RE: oauth problem when setting up LTI in Canvas

[rlz...@vt.edu]

Hi,

Currently I am trying to add lti to my local canvas installation, but ran into some problem in validating oauth signature that processed in my external tool :

the environment I have setup:

1. localhost:3000/ is my local canvas app

2. localhost:5000/ is the external UDOIT app installation (from https://github.com/ucfcdl/UDOIT)

3. logged in as admin, added the ext app under a course level, and provided the consumer key/shared secret.

4. generated oauthid/key from canvas admin login ->Site Admin->developer key. 

Problem:   When clicking on the external tool, Canvas send the user to the external app for authorization as expected.   The request is as:

http://localhost:3000/login/oauth2/auth/?client_id=[my oauth2_client_id]&response_type=code&redirect_uri=http://localhost:5000/oauth2endpoint

But then the error threw out validating the authorization:

Remote Address: 127.0.0.1:3000

request URL: http://localhost:3000/login/oauth2/accept

Request Method: POST

Status Code: 500 Internal Server Error

Thanks for any advice,

Ruiling

Web developer,

Virginia Tech

[Midiman]

I'm working on a similar project. If you've not already reached out to the developer of the tool, you might be able to get some help from him: Jacob Bates: jacob...@ucf.edu

I can't say for sure since I've not gotten as far as you have, but my question I put out to him is using the docs in Canvas: https://community.canvaslms.com/docs/DOC-4675, what information would we need to put in the 5 fields when generating our own key and how that translates to configuring the tool. 

As for your error, like I said I can't be 100% sure, but initially it looks like a mis-configuration of some sort. The fact that the key is being placed in the query string indicates a GET request when the error reports that it has information in a POST request. But that's just my initial observation, and wouldn't be able to provide as accurate information as the development team that wrote UDOIT. 

[rlz...@vt.edu]

Thanks for your input, Midiman.  Yes,  when clicking on external tool from canvas,  the request did begin with a GET with clientid, response_type, and redirect_uri passing in correctly.  Then the authorization window was prompted which I believe to valid the user logging in canvas, and to authorize the external app to access my canvas course site.   The 500 Internal Server Error was occurred when I click on the 'Authorize' button,  it sent a POST request from my local canvas "login/oauth2/accept" and with an authenticity_token, but redirect the user to the redirect_uri.   From the console before the error, there's warning "You are trying to launch insecure content from within a secure site(canvas). Some web browsers may prevent this content from loading" , I am thinking to try to redirect to uri beginning with https. Though not sure if it's the root cause.
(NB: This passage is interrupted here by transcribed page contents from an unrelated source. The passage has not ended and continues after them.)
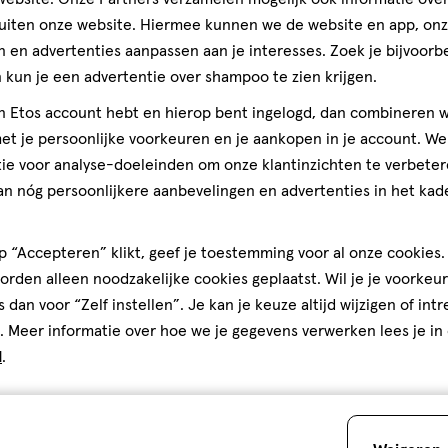
op
uiten onze website. Hiermee kunnen we de website en app, on
basis
 en advertenties aanpassen aan je interesses. Zoek je bijvoorb
van
Perfect
kun je een advertentie over shampoo te zien krijgen.
12
reviews
jn Etos account hebt en hierop bent ingelogd, dan combineren w
t je persoonlijke voorkeuren en je aankopen in je account. W
ie voor analyse-doeleinden om onze klantinzichten te verbeter
an nóg persoonlijkere aanbevelingen en advertenties in het kade
 “Accepteren” klikt, geef je toestemming voor al onze cookies. 
rden alleen noodzakelijke cookies geplaatst. Wil je je voorkeur
s dan voor “Zelf instellen”. Je kan je keuze altijd wijzigen of int
. Meer informatie over hoe we je gegevens verwerken lees je in
d
.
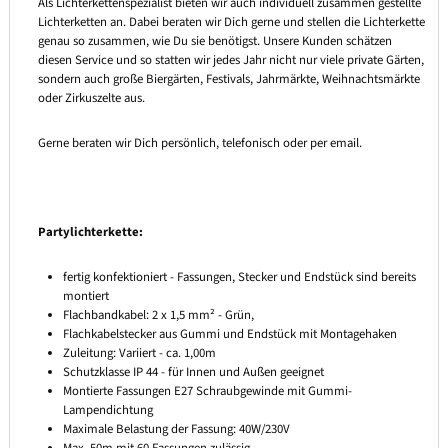
Als Lichterkettenspezialist bieten wir auch individuell zusammen gestellte
Lichterketten an. Dabei beraten wir Dich gerne und stellen die Lichterkette
genau so zusammen, wie Du sie benötigst. Unsere Kunden schätzen
diesen Service und so statten wir jedes Jahr nicht nur viele private Gärten,
sondern auch große Biergärten, Festivals, Jahrmärkte, Weihnachtsmärkte
oder Zirkuszelte aus.
Gerne beraten wir Dich persönlich, telefonisch oder per email.
Partylichterkette:
fertig konfektioniert - Fassungen, Stecker und Endstück sind bereits
montiert
Flachbandkabel: 2 x 1,5 mm² - Grün,
Flachkabelstecker aus Gummi und Endstück mit Montagehaken
Zuleitung: Variiert - ca. 1,00m
Schutzklasse IP 44 - für Innen und Außen geeignet
Montierte Fassungen E27 Schraubgewinde mit Gummi-
Lampendichtung
Maximale Belastung der Fassung: 40W/230V
Max. 50m mit 60 Fassungen zulässig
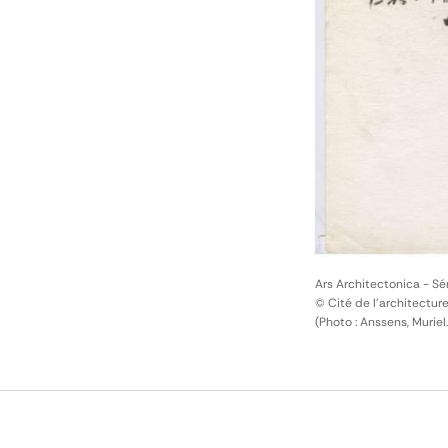
Ars Architectonica - Sé
© Cité de l'architectur
(Photo : Anssens, Muriel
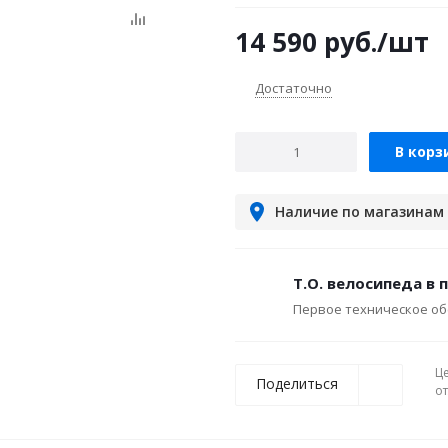
14 590
руб.
/шт
Достаточно
В корз
Наличие по магазинам
Т.О. велосипеда в 
Первое техническое об
Ц
Поделиться
о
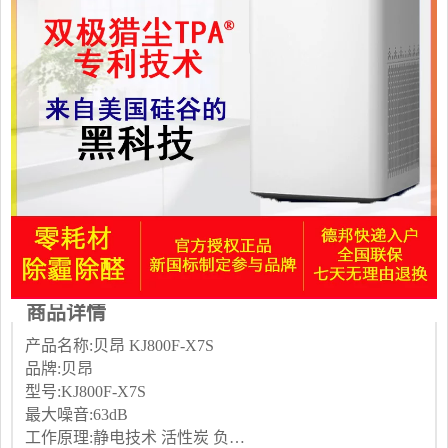
商品详情
产品名称:贝昂 KJ800F-X7S
品牌:贝昂
型号:KJ800F-X7S
最大噪音:63dB
工作原理:静电技术 活性炭 负离子 臭氧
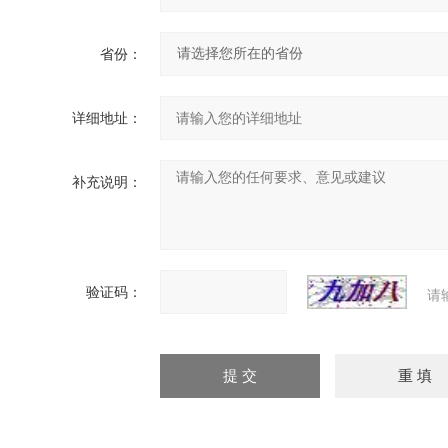
省份：
详细地址：
补充说明：
验证码：
请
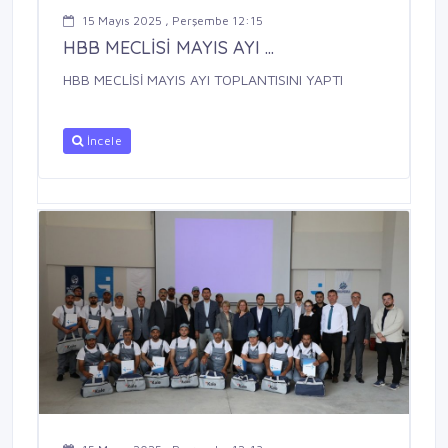
15 Mayıs 2025 , Perşembe 12:15
HBB MECLİSİ MAYIS AYI ...
HBB MECLİSİ MAYIS AYI TOPLANTISINI YAPTI
İncele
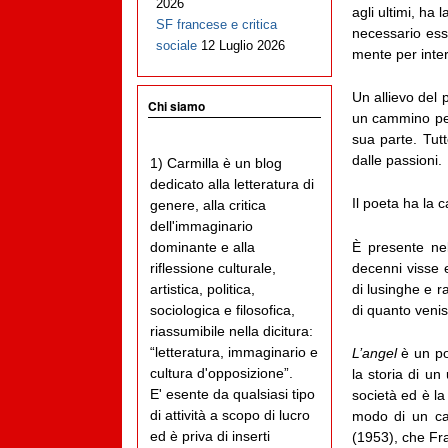
2026
agli ultimi, ha
SF francese e critica
necessario ess
sociale
12 Luglio 2026
mente per inter
Un allievo del 
Chi siamo
un cammino pers
sua parte. Tutt
dalle passioni.
1) Carmilla è un blog
dedicato alla letteratura di
Il poeta ha la 
genere, alla critica
dell'immaginario
È presente nel
dominante e alla
decenni visse 
riflessione culturale,
di lusinghe e ra
artistica, politica,
di quanto veni
sociologica e filosofica,
riassumibile nella dicitura:
“letteratura, immaginario e
L’angel
è un po
cultura d'opposizione”.
la storia di u
E' esente da qualsiasi tipo
società ed è la
di attività a scopo di lucro
modo di un ca
ed è priva di inserti
(1953), che Fra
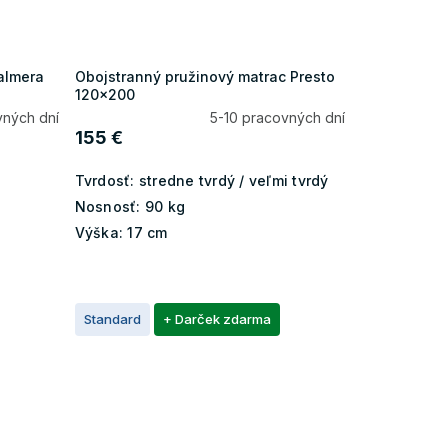
almera
Obojstranný pružinový matrac Presto
120x200
vných dní
5-10 pracovných dní
155 €
Tvrdosť:
stredne tvrdý / veľmi tvrdý
Nosnosť:
90 kg
Výška:
17 cm
Standard
+ Darček zdarma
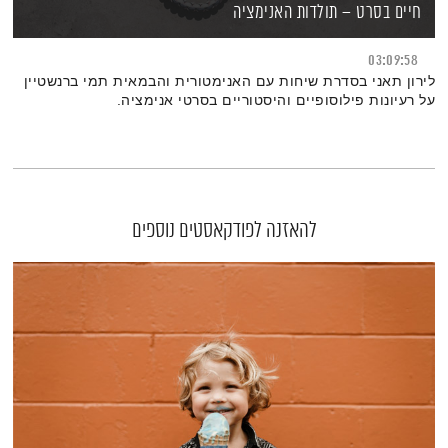
חיים בסרט – תולדות האנימציה
03:09:58
לירון תאני בסדרת שיחות עם האנימטורית והבמאית תמי ברנשטיין
על רעיונות פילוסופיים והיסטוריים בסרטי אנימציה.
להאזנה לפודקאסטים נוספים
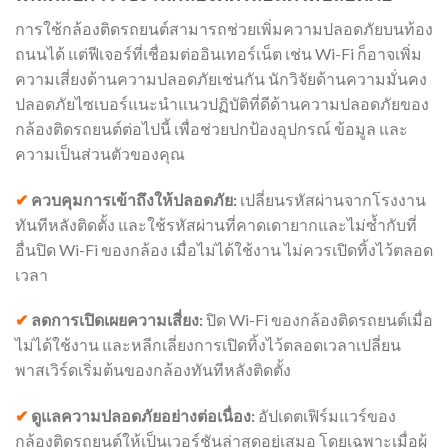
การใช้กล้องติดรถยนต์สามารถช่วยเพิ่มความปลอดภัยบนท้อง
ถนนได้ แต่ฟีเจอร์ที่เชื่อมต่ออินเทอร์เน็ต เช่น Wi-Fi ก็อาจเพิ่ม
ความเสี่ยงด้านความปลอดภัยเช่นกัน นักวิจัยด้านความมั่นคง
ปลอดภัยไซเบอร์แนะนำแนวปฏิบัติที่ดีด้านความปลอดภัยของ
กล้องติดรถยนต์ต่อไปนี้ เพื่อช่วยปกป้องอุปกรณ์ ข้อมูล และ
ความเป็นส่วนตัวของคุณ
✔
ควบคุมการเข้าถึงให้ปลอดภัย:
เปลี่ยนรหัสผ่านจากโรงงาน
ทันทีหลังติดตั้ง และใช้รหัสผ่านที่คาดเดายากและไม่ซ้ำกับที่
อื่นปิด Wi-Fi ของกล้อง เมื่อไม่ได้ใช้งาน ไม่ควรเปิดทิ้งไว้ตลอด
เวลา
✔
ลดการเปิดเผยความเสี่ยง:
ปิด Wi-Fi ของกล้องติดรถยนต์เมื่อ
ไม่ได้ใช้งาน และหลีกเลี่ยงการเปิดทิ้งไว้ตลอดเวลาเปลี่ยน
พาสเวิร์ดเริ่มต้นของกล้องทันทีหลังติดตั้ง
✔
ดูแลความปลอดภัยอย่างต่อเนื่อง:
อัปเดตเฟิร์มแวร์ของ
กล้องติดรถยนต์ให้เป็นเวอร์ชันล่าสุดอยู่เสมอ โดยเฉพาะเมื่อผู้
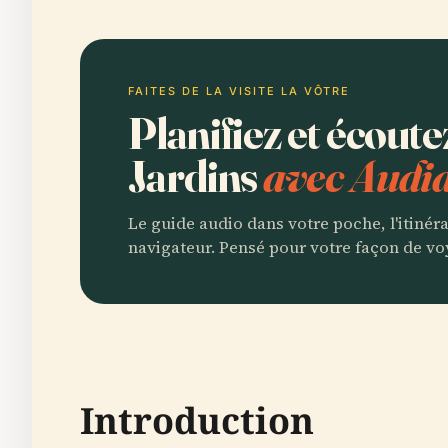
FAITES DE LA VISITE LA VÔTRE
Planifiez et écout
Jardins
avec Audia
Le guide audio dans votre poche, l'itinér
navigateur. Pensé pour votre façon de vo
Introduction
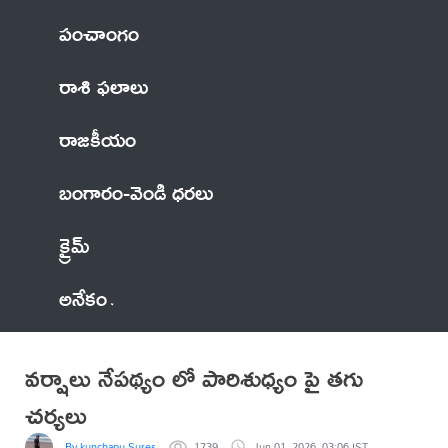
పంచాంగం
రాశి ఫలాలు
రాజకీయం
బంగారం-వెండి ధరలు
క్రైమ్
అనేకం
వర్షాలు నేపథ్యం లో పారిశుధ్యం పై తగు
చర్యలు
By kunchapu Suresh
1739
Jun 01, 2026, 03:06 IST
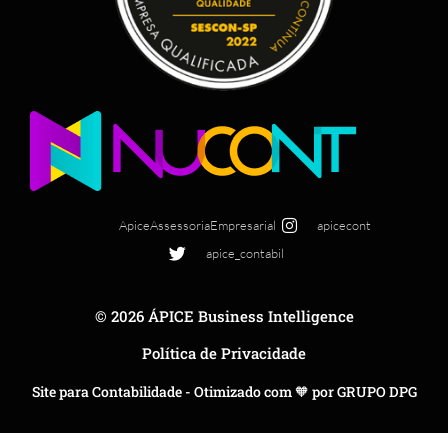
ApiceAssessoriaEmpresarial
apicecont
apice_contabil
© 2026 ÁPICE Business Intelligence
Política de Privacidade
Site para Contabilidade - Otimizado com 🧡 por GRUPO DPG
Meanwhile hope some one experienced in oAuth2 could shed me some light.

Thnx,

[Midiman]

I've got a virtual environment set up to work with this software, and am getting stuck at a similar point. Jacob Bates at UCF has been very helpful in helping me get as far as I have gotten. I'll have more time to play with this soon and if I get any further I'll post back with my results.